I love the aggressiveness. Once again, I love our bench.


----------



## Seuss (Aug 19, 2005)

Wouldn't have thought about it, but outside of Rasheed, we have a stronger bench. 

And yeah, the Suns attacking the basket is something they should have added to their repertoire along time ago.


----------



## Dissonance (Jul 21, 2004)

Dudley drills a 3. Suns are 6-7 from 3.


----------



## Basel (Mar 31, 2005)

I can't believe I'm saying this but...go Suns!


----------



## Seuss (Aug 19, 2005)

Dragic with the Nash-like dish! wow


----------



## Dissonance (Jul 21, 2004)

DUDLEY with the hustle. Forcing the turnover on the in bounds play.
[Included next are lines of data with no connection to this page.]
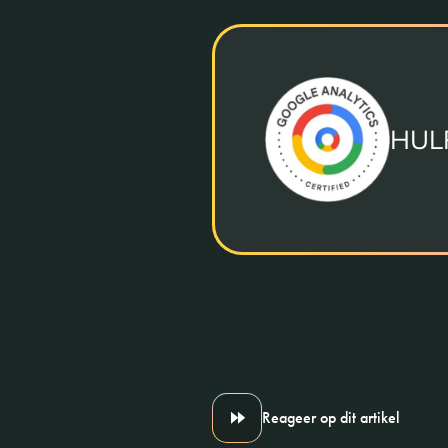
HUL
Reageer op dit artikel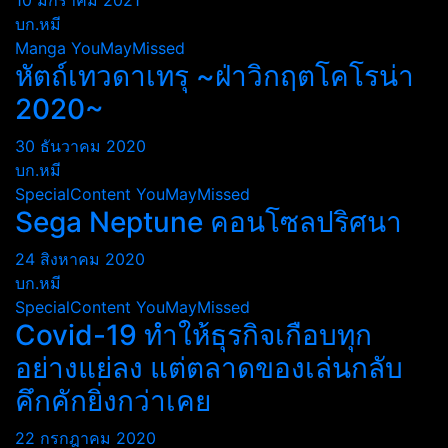
10 มกราคม 2021
บก.หมี
Manga
YouMayMissed
หัตถ์เทวดาเทรุ ~ฝ่าวิกฤตโคโรน่า
2020~
30 ธันวาคม 2020
บก.หมี
SpecialContent
YouMayMissed
Sega Neptune คอนโซลปริศนา
24 สิงหาคม 2020
บก.หมี
SpecialContent
YouMayMissed
Covid-19 ทำให้ธุรกิจเกือบทุก
อย่างแย่ลง แต่ตลาดของเล่นกลับ
คึกคักยิ่งกว่าเคย
22 กรกฎาคม 2020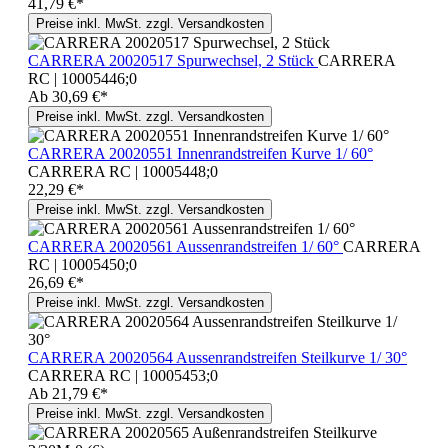
41,79 €*
Preise inkl. MwSt. zzgl. Versandkosten
CARRERA 20020517 Spurwechsel, 2 Stück
CARRERA
RC | 10005446;0
Ab
30,69 €*
Preise inkl. MwSt. zzgl. Versandkosten
CARRERA 20020551 Innenrandstreifen Kurve 1/ 60°
CARRERA RC | 10005448;0
22,29 €*
Preise inkl. MwSt. zzgl. Versandkosten
CARRERA 20020561 Aussenrandstreifen 1/ 60°
CARRERA
RC | 10005450;0
26,69 €*
Preise inkl. MwSt. zzgl. Versandkosten
CARRERA 20020564 Aussenrandstreifen Steilkurve 1/ 30°
CARRERA RC | 10005453;0
Ab
21,79 €*
Preise inkl. MwSt. zzgl. Versandkosten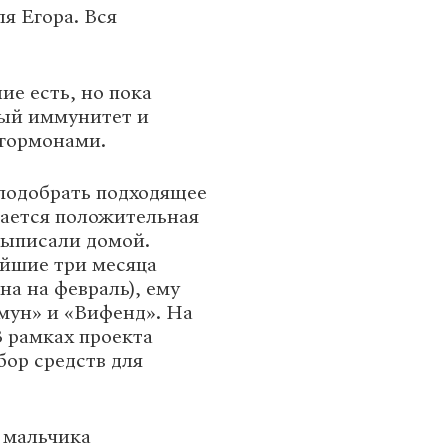
я Егора. Вся
ие есть, но пока
ный иммунитет и
гормонами.
 подобрать подходящее
дается положительная
выписали домой.
йшие три месяца
а на февраль), ему
мун» и «Вифенд». На
В рамках проекта
бор средств для
 мальчика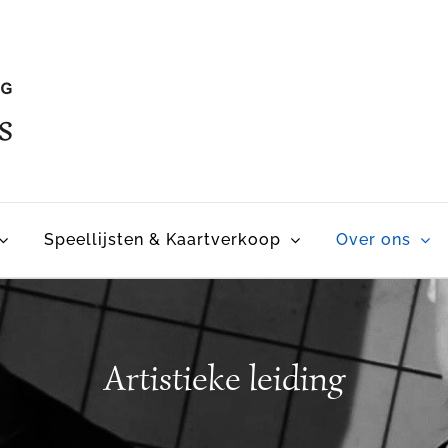
Speellijsten & Kaartverkoop
Over ons
Artistieke leiding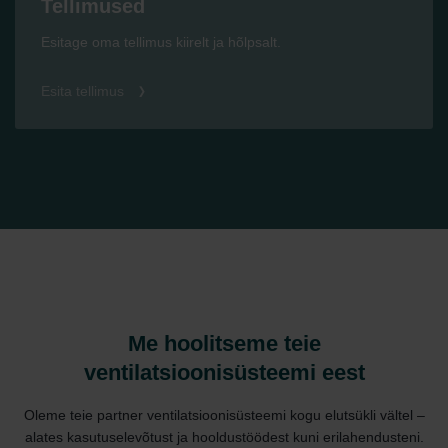
Tellimused
Esitage oma tellimus kiirelt ja hõlpsalt.
Esita tellimus
Me hoolitseme teie
ventilatsioonisüsteemi eest
Oleme teie partner ventilatsioonisüsteemi kogu elutsükli vältel –
alates kasutuselevõtust ja hooldustöödest kuni erilahendusteni.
Amare drills a jumper. Assist from Dragic.


----------



## Seuss (Aug 19, 2005)

LOL a palming call? Really refs? They forget they are reffing the NBA?


----------



## Dissonance (Jul 21, 2004)

44-36, Suns with 5:20 left.


----------



## Seuss (Aug 19, 2005)

Good timeout from Gentry.


----------



## Dissonance (Jul 21, 2004)

Amare with that jam. Love the call; Elevates and detonates. Awesome haha.


----------



## The Hedo Show (Mar 31, 2008)

Amare with the huge flush on KGs head!


----------



## Dissonance (Jul 21, 2004)

Nash with the **** you 3.


----------



## Dissonance (Jul 21, 2004)

57-51, Suns at the half. Got a bit sloppy there. Had an 11 pt lead. I don't like how we gave that up, but I like how the team responded to them after.


----------



## Seuss (Aug 19, 2005)

Suns can't play bad basketball. They could against other teams, maybe go 3-4 minutes with bad play, but against Celtics, those 3-4 minutes will cost them the game. They need another solid effort in the second half. This would be a really tough, great win if they could pull it out tonight.


----------



## Dissonance (Jul 21, 2004)

How the hell was that not a foul on Perkins?


----------



## Dissonance (Jul 21, 2004)

Hill and Jrich with back to back 3's.


----------



## MeirToTheWise (Nov 9, 2005)

Eh... My feed went to hell >_>

Nm... It came back... Why are they giving up so many lay-ups? Ugh.


----------



## Dissonance (Jul 21, 2004)

Man, Nash fit that in a tight spot. Amare looked surprised for split second, and just threw it down.


----------



## Dissonance (Jul 21, 2004)

81-75 with 4:01 left. We almost scored more than the high they've given up at 90. And in the 3rd qrter.


----------



## Dissonance (Jul 21, 2004)

Refs are allowing the C's to rape them now. Especially Nash.


----------



## Arclite (Nov 2, 2002)

Not really pleased with the officiating, but I guess that goes without saying when you play the Celtics in Boston.

Not really pleased with Channing and Amare trying to front/turning their backs on Garnett over and over either. I know Gentry wants us to front, but seriously, Kevin Garnett? I can't think of a worse player in the league to try and front than him.


----------



## Dissonance (Jul 21, 2004)

Starting to see why people don't like the Celtics.


----------



## Seuss (Aug 19, 2005)

They really need a fiery fourth quarter.


----------



## Dissonance (Jul 21, 2004)

85-83, Suns at the end of 3. No reason not to get that rebound with 4.6 left.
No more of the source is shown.